Görevliler suyun olmadığını bakımsızlığın bundan kaynakladığını söylediler.  Bana inandırıcı gelmedi. İtfaiye araçlarını seferber eder çevre akar su çeşmelerinden su alır sularsınız bu da bir belediye için çok zor değil. Sahipsizlik anlayışı garibime gitti, Hizmete talip olmuşsanız “ Halkın hizmetkârı olmaya mecbursunuz!” Malum herkesin kullandığı bir söz var ya:” Halka Hizmet Hakka hizmettir” diye. Belediyeciliğin görevi halka hizmet değil midir?
“Su yok “ onun için sulayamıyoruz. Bana mantıklı gelmedi. Kent Parkın sahipsiz bırakılmasının altında bir Çapanoğlu hinliği mi var merak ediyorum. Öncelikle şunu ifade edelim ki “ Devlette devamlılık esastır” kim gelirse gelsin hizmete devam eder. Hani ne deriz  halka hizmet adına “Taşı taş üstüne koyanlardan Allah razı olsun.” Görev ateşten bir gömlektir, o göreve gelince tüm kırgınlıkları atacaksınız ve hizmette yarışacaksınız.
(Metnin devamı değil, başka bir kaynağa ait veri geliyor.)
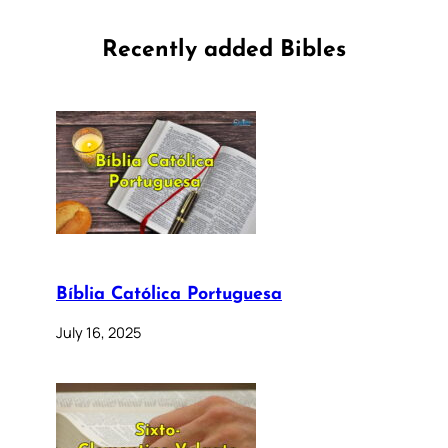
Recently added Bibles
Bíblia Católica Portuguesa
July 16, 2025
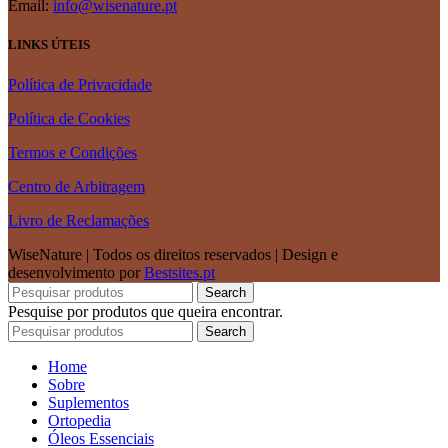
Email:
info@wisenature.pt
LINKS ÚTEIS
Política de Privacidade
Política de Cookies
Termos e Condições
Centro de Arbitragem
Livro de Reclamações
WiseNature | Todos os direitos reservados | Design e
desenvolvimento por
Bestsites.pt
Search
Pesquise por produtos que queira encontrar.
Search
Home
Sobre
Suplementos
Ortopedia
Óleos Essenciais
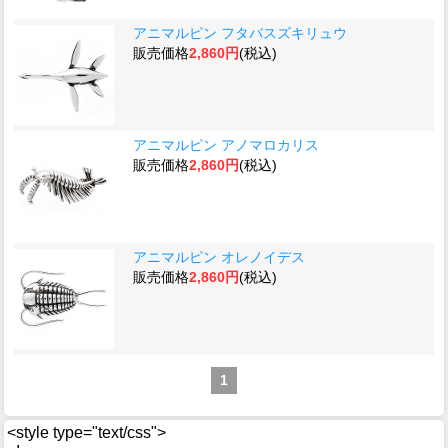
アニマルピン フタバスズキリュウ
販売価格
2,860円
(税込)
アニマルピン アノマロカリス
販売価格
2,860円
(税込)
アニマルピン オレノイデス
販売価格
2,860円
(税込)
1
<style type="text/css">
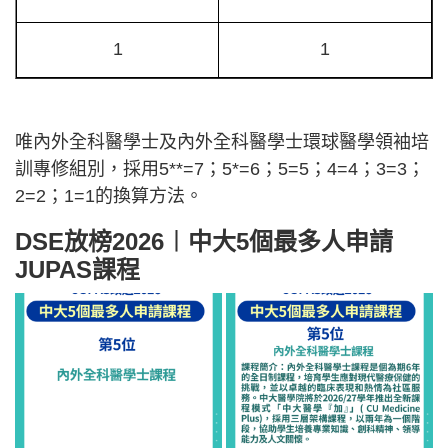
1
1
唯內外全科醫學士及內外全科醫學士環球醫學領袖培
訓專修組別，採用5**=7；5*=6；5=5；4=4；3=3；
2=2；1=1的換算方法。
DSE放榜2026︱中大5個最多人申請
JUPAS課程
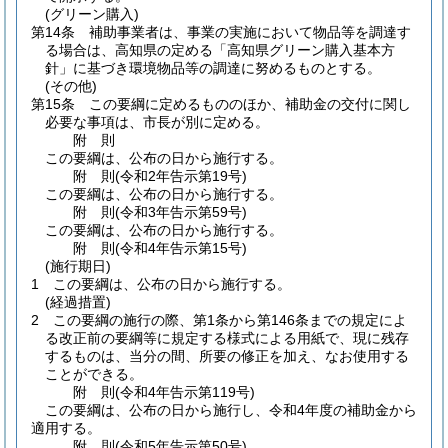
(グリーン購入)
第14条
補助事業者は、事業の実施において物品等を調達す
る場合は、高知県の定める「高知県グリーン購入基本方
針」に基づき環境物品等の調達に努めるものとする。
(その他)
第15条
この要綱に定めるもののほか、補助金の交付に関し
必要な事項は、市長が別に定める。
附
則
この要綱は、公布の日から施行する。
附
則
(令和2年
告示第19号)
この要綱は、公布の日から施行する。
附
則
(令和3年
告示第59号)
この要綱は、公布の日から施行する。
附
則
(令和4年
告示第15号)
(施行期日)
1
この要綱は、公布の日から施行する。
(経過措置)
2
この要綱の施行の際、第1条から第146条までの規定によ
る改正前の要綱等に規定する様式による用紙で、現に残存
するものは、当分の間、所要の修正を加え、なお使用する
ことができる。
附
則
(令和4年
告示第119号)
この要綱は、公布の日から施行し、令和4年度の補助金から
適用する。
附
則
(令和5年
告示第50号)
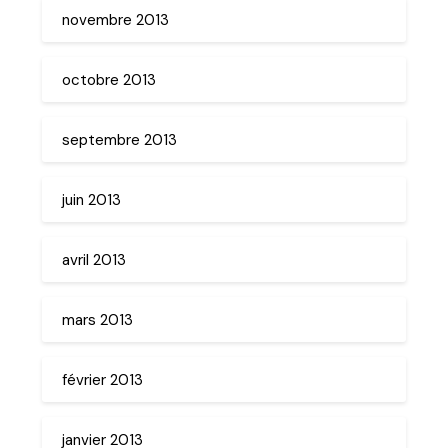
novembre 2013
octobre 2013
septembre 2013
juin 2013
avril 2013
mars 2013
février 2013
janvier 2013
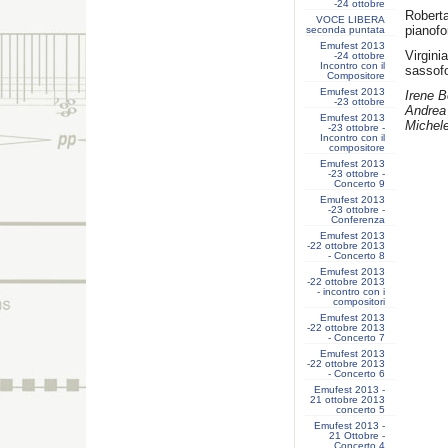
-24 ottobre
Rober
VOCE LIBERA
pianofo
seconda puntata
Emufest 2013
Virgin
-24 ottobre
Incontro con il
sassofo
Compositore
Emufest 2013
Irene B
-23 ottobre
Andrea 
Emufest 2013
Michele
-23 ottobre -
Incontro con il
compositore
Emufest 2013
-23 ottobre -
Concerto 9
Emufest 2013
-23 ottobre -
Conferenza
Emufest 2013
-22 ottobre 2013
- Concerto 8
Emufest 2013
-22 ottobre 2013
- incontro con i
compositori
Emufest 2013
-22 ottobre 2013
- Concerto 7
Emufest 2013
-22 ottobre 2013
- Concerto 6
Emufest 2013 -
21 ottobre 2013
concerto 5
Emufest 2013 -
21 Ottobre -
Concerto 4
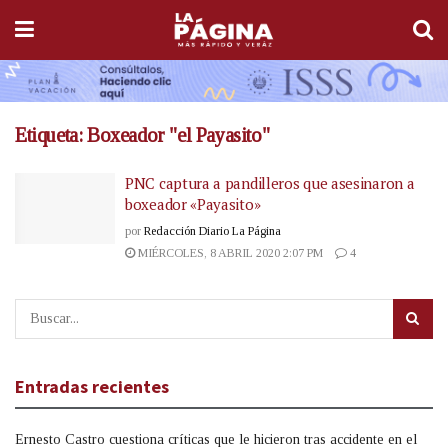
Etiqueta:
Boxeador "el Payasito"
PNC captura a pandilleros que asesinaron a
boxeador «Payasito»
por
Redacción Diario La Página
MIÉRCOLES, 8 ABRIL 2020 2:07 PM
4
Entradas recientes
Ernesto Castro cuestiona críticas que le hicieron tras accidente en el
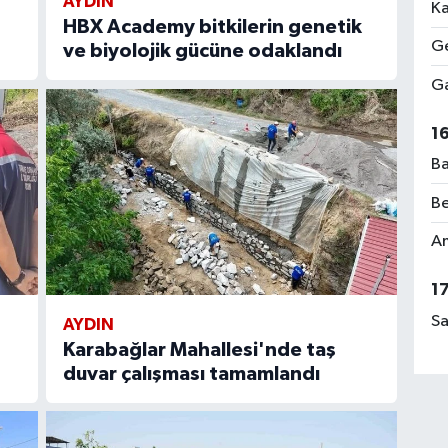
AYDIN
Ka
HBX Academy bitkilerin genetik
Ge
ve biyolojik gücüne odaklandı
Ga
1
Ba
Be
Am
1
Sa
AYDIN
Karabağlar Mahallesi'nde taş
duvar çalışması tamamlandı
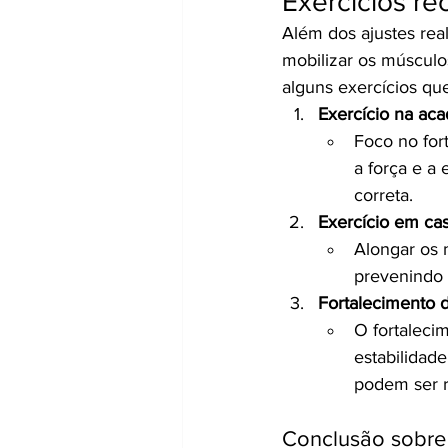
Exercícios r
Além dos ajustes real
mobilizar os músculo
alguns exercícios qu
Exercício na ac
Foco no for
a força e a
correta.
Exercício em cas
Alongar os 
prevenindo 
Fortalecimento 
O fortaleci
estabilidad
podem ser r
Conclusão sobre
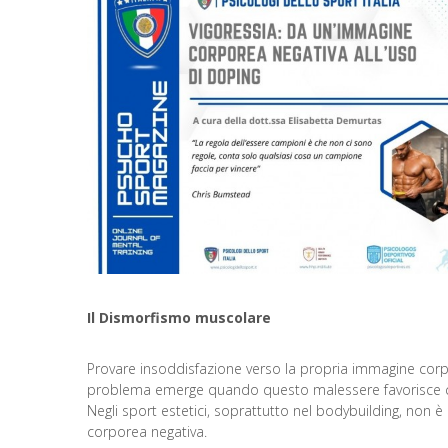
Il Dismorfismo muscolare
Provare insoddisfazione verso la propria immagine corp
problema emerge quando questo malessere favorisce comp
Negli sport estetici, soprattutto nel bodybuilding, non 
corporea negativa.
Bu konuda İş adamlarımızdan Erdoğan Akdağa ve Bilal Şahine tavır konmasına amin demiyoruz. Siyasi görüşlerimiz farklı olabilir, aynı şeyleri düşünmeyebiliriz. Seçildikten sonra bunlar geride kalır kucaklaşır, hizmete devam ederiz. Bizlere örnek olan Hz. Muhammed (s.av.) in Mekke Fethi dönüşü özel müsamahasını hatırlatmak isteriz.
Erdoğan Akdağ beyi Üniversite konusunda küstürdük, iyi mi ettik.”Hayır kesinlikle yanlış yaptık” ve üç beş kısır siyasetçimize o insanı kurban ettik.  Şimdi Bilal Şahine tavır koyuyoruz, yanlış hem de kökten yanlış. Bilal Şahin Beyin Gedikhasanlı da ki hizmetlerini gidip görenlerin ağzı açık kalıyor. Adamı Yozgat’a yönlendirdik hizmetlerine başladığı an hevesini gursağında bırakıyoruz: Yanlış, Yanlış, Yanlıştır arkadaş.. İnsanları yargılamak bize düşer mi? Kucaklaşma ve Yozgat’a sahip çıkma zamanıdır. Şehrimize hizmet edecek kaç kişimiz var ki?
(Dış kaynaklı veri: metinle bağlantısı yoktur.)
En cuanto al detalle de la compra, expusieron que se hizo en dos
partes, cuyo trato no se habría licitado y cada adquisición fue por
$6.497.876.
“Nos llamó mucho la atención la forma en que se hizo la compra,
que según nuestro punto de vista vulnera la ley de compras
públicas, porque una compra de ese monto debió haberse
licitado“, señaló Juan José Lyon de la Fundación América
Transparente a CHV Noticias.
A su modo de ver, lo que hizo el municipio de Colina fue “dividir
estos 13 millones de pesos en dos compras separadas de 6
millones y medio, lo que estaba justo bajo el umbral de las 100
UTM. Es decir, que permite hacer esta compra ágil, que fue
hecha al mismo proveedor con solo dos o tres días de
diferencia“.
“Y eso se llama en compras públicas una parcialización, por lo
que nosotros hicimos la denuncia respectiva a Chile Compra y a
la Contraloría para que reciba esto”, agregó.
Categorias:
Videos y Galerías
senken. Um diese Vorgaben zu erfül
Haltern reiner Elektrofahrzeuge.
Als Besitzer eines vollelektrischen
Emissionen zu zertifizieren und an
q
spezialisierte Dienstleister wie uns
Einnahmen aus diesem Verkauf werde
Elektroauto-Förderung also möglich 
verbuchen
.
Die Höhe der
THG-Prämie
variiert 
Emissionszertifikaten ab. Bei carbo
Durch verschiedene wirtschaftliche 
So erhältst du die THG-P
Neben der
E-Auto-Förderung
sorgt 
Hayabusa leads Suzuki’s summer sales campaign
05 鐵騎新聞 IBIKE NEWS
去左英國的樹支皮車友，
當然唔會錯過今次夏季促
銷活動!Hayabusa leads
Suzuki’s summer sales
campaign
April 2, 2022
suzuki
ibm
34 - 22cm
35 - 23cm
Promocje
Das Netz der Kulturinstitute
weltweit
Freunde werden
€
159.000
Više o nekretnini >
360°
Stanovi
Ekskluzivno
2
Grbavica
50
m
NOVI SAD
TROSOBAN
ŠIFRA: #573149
Kent Parkın sahipsizliğini görünce hüzünlendim ve duygulandım, gözlerim yaşardı. Maksat ne olursa olsun ben bu sahipsizliğe alkış tutmuyorum. Mevkiler makamlar geçicidir: “Gök kubbede hoş bir seda bırakamazsanız” acırım halinize..Kent Park kurur oturulamaz hale gelirse bundan kim zara görür, önce Yozgatlı sonra da siz. Vatandaş bu sahipsizliğe amin mi diyecek?
Çok daha fazla gecikmeden Kent Parka sahip çıkın ve yemyeşil bir alan olarak bu mekânı korumaya devam edin deriz. Bizler verdiği oyların arkasında duracak ve verilen oyun hesabını soracak kadar medeni insanlarız. Dün dünde kalmış olmalıdır. Kucaklaşma ve şehrine sahip çıkma medeni ve insani bir davranıştır. Bugüne kadar hiçbir yazımda art niyet taşımadım Amacım hep:” Üzüm yemek oldu, bağcıyı dövmek benim” edebime yakışmayan bir davranıştır.
“Düşünceler ve görüşler saygılıyız” diyen sayın başkanımızdan bu konularda “Akil İnsanlardan” görüş sormasını ve gerçek manada  hizmeti” Yozgatlıyla birlikte danışarak” yapmasını tavsiye ederiz. Çünkü seneler çabuk gelir geçer ve bir de bakarsınız ki görev bitivermiştir. İşte o zaman “Geride hoş bir seda bırakamamışsanız” günlerinize yazık etmiş olursunuz…Amacınız halka ve Hakka hizmetse gerisi teferruattır. Sözün özü :Kent Parkın sahipsizliği ve kendi haline bırakılmış olması bizi ve sizi rahatsız eder.